= PROBLEM =
Find the number of lines below in which the word "shows" appears, and write that number only.

= STUDY MATERIAL =
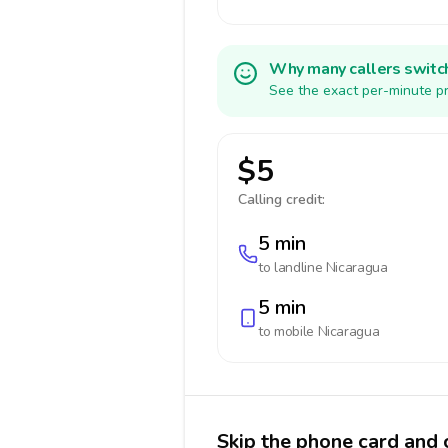
Why many callers switc
See the exact per-minute pr
$5
Calling credit:
5 min
to landline
Nicaragua
5 min
to mobile
Nicaragua
Skip the phone card and 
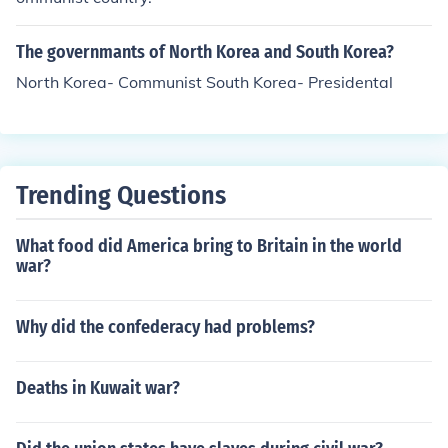
The governmants of North Korea and South Korea?
North Korea- Communist South Korea- Presidental
Trending Questions
What food did America bring to Britain in the world
war?
Why did the confederacy had problems?
Deaths in Kuwait war?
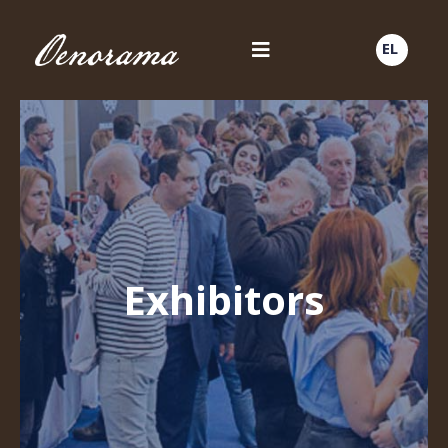
EL
Exhibitors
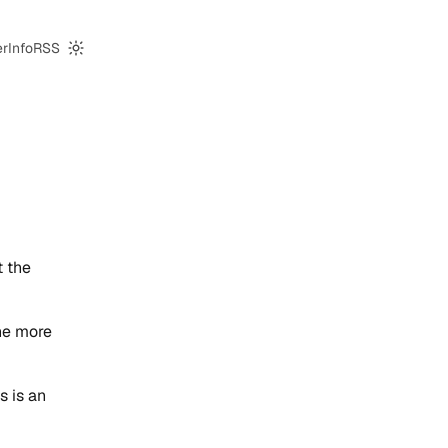
er
Info
RSS
Switch to dark mode
t the
he more
s is an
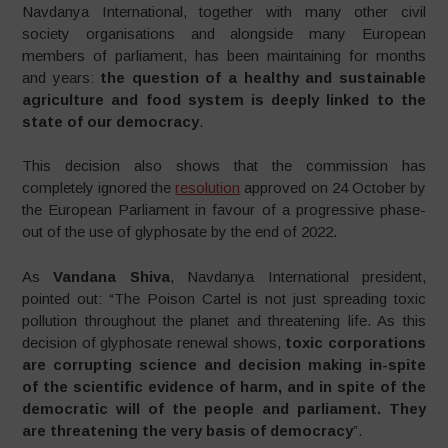
Navdanya International, together with many other civil
society organisations and alongside many European
members of parliament, has been maintaining for months
and years:
the question of a healthy and sustainable
agriculture and food system is deeply linked to the
state of our democracy
.
This decision also shows that the commission has
completely ignored the
resolution
approved on 24 October by
the European Parliament in favour of a progressive phase-
out of the use of glyphosate by the end of 2022.
As
Vandana Shiva
, Navdanya International president,
pointed out: “The Poison Cartel is not just spreading toxic
pollution throughout the planet and threatening life. As this
decision of glyphosate renewal shows,
toxic corporations
are corrupting science and decision making in-spite
of the scientific evidence of harm, and in spite of the
democratic will of the people and parliament. They
are threatening the very basis of democracy
”.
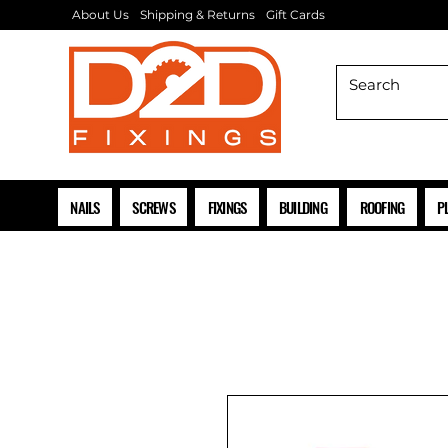
About Us
Shipping & Returns
Gift Cards
NAILS
SCREWS
FIXINGS
BUILDING
ROOFING
P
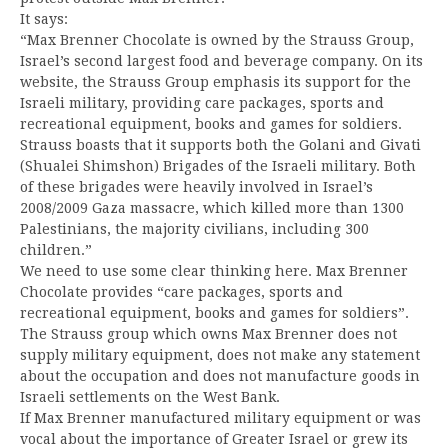
It says:
“Max Brenner Chocolate is owned by the Strauss Group,
Israel’s second largest food and beverage company. On its
website, the Strauss Group emphasis its support for the
Israeli military, providing care packages, sports and
recreational equipment, books and games for soldiers.
Strauss boasts that it supports both the Golani and Givati
(Shualei Shimshon) Brigades of the Israeli military. Both
of these brigades were heavily involved in Israel’s
2008/2009 Gaza massacre, which killed more than 1300
Palestinians, the majority civilians, including 300
children.”
We need to use some clear thinking here. Max Brenner
Chocolate provides “care packages, sports and
recreational equipment, books and games for soldiers”.
The Strauss group which owns Max Brenner does not
supply military equipment, does not make any statement
about the occupation and does not manufacture goods in
Israeli settlements on the West Bank.
If Max Brenner manufactured military equipment or was
vocal about the importance of Greater Israel or grew its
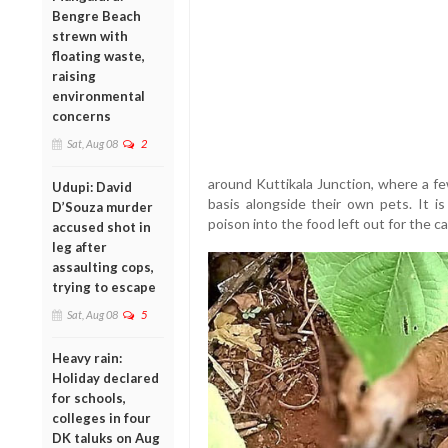
Bengre Beach
strewn with
floating waste,
raising
environmental
concerns
Sat, Aug 08
2
around Kuttikala Junction, where a fe
Udupi: David
basis alongside their own pets. It i
D’Souza murder
poison into the food left out for the c
accused shot in
leg after
assaulting cops,
trying to escape
Sat, Aug 08
5
Heavy rain:
Holiday declared
for schools,
colleges in four
DK taluks on Aug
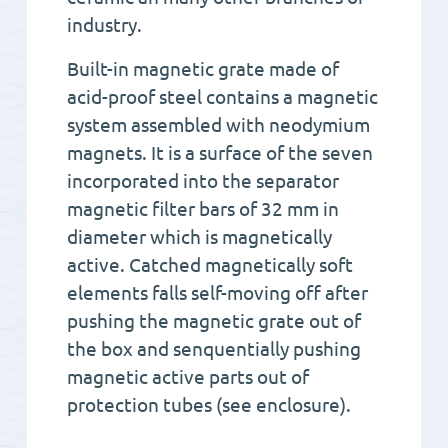
industry.
Built-in magnetic grate made of
acid-proof steel contains a magnetic
system assembled with neodymium
magnets. It is a surface of the seven
incorporated into the separator
magnetic filter bars of 32 mm in
diameter which is magnetically
active. Catched magnetically soft
elements falls self-moving off after
pushing the magnetic grate out of
the box and senquentially pushing
magnetic active parts out of
protection tubes (see enclosure).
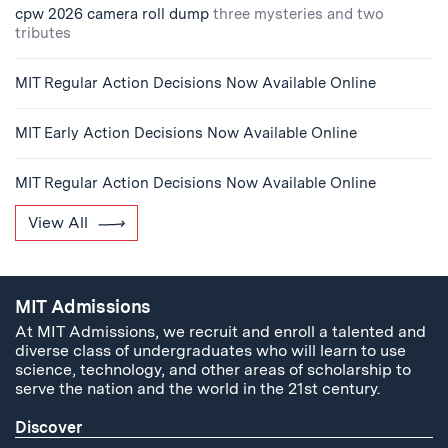
cpw 2026 camera roll dump
three mysteries and two
tributes
MIT Regular Action Decisions Now Available Online
MIT Early Action Decisions Now Available Online
MIT Regular Action Decisions Now Available Online
View All
MIT Admissions
At MIT Admissions, we recruit and enroll a talented and
diverse class of undergraduates who will learn to use
science, technology, and other areas of scholarship to
serve the nation and the world in the 21st century.
Discover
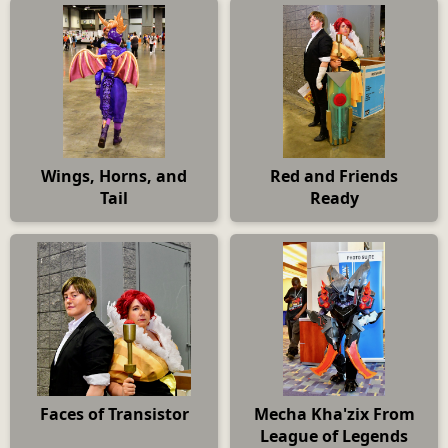
Wings, Horns, and
Red and Friends
Tail
Ready
Faces of Transistor
Mecha Kha'zix From
League of Legends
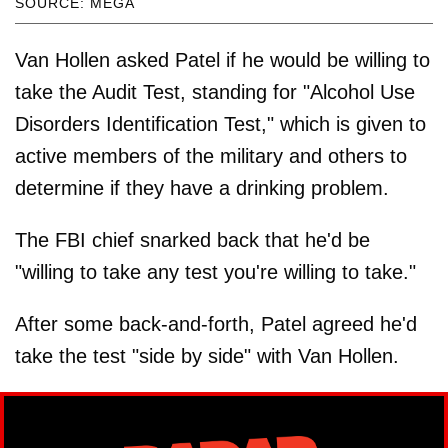
SOURCE: MEGA
Van Hollen asked Patel if he would be willing to
take the Audit Test, standing for "Alcohol Use
Disorders Identification Test," which is given to
active members of the military and others to
determine if they have a drinking problem.
The FBI chief snarked back that he'd be
"willing to take any test you're willing to take."
After some back-and-forth, Patel agreed he'd
take the test "side by side" with Van Hollen.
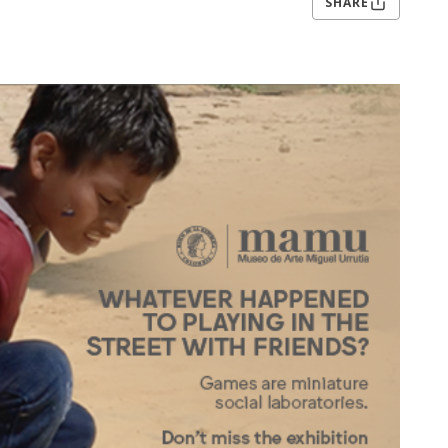
SHARE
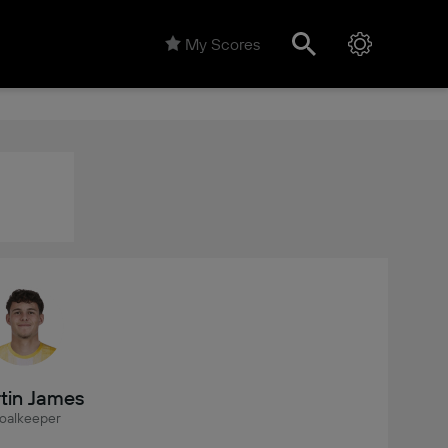
My Scores
tin James
oalkeeper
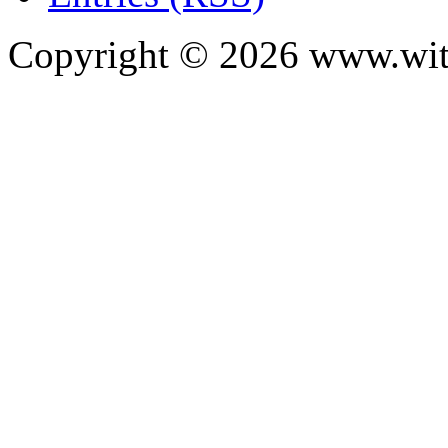
Copyright ©
2026
www.with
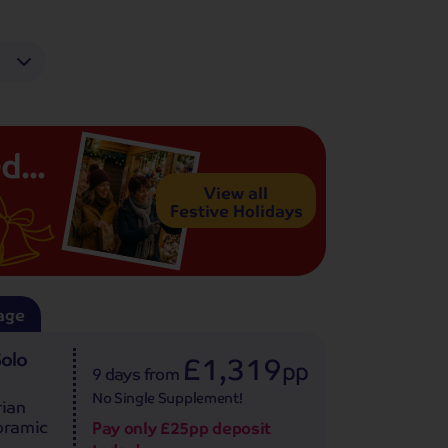
d...
View all
Festive Holidays
age
Solo
£1,319
pp
9 days
from
No Single Supplement!
rian
noramic
Pay only £25pp deposit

= RESULT BELOW =
2